Aim of the task -
What you produce should match the records below precisely, except that images are removed.

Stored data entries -
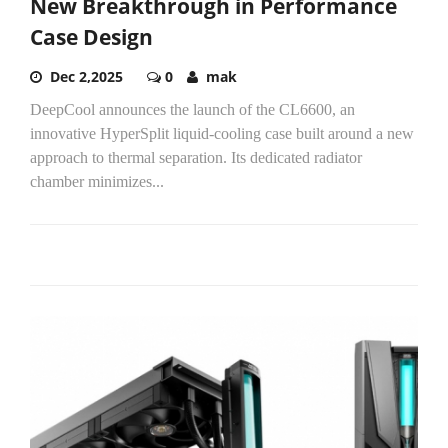
New Breakthrough in Performance
Case Design
Dec 2,2025
0
mak
DeepCool announces the launch of the CL6600, an
innovative HyperSplit liquid-cooling case built around a new
approach to thermal separation. Its dedicated radiator
chamber minimizes...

Result -
New Breakthrough in Performance
Case Design
Dec 2,2025
0
mak
DeepCool announces the launch of the CL6600, an
innovative HyperSplit liquid-cooling case built around a new
approach to thermal separation. Its dedicated radiator
chamber minimizes...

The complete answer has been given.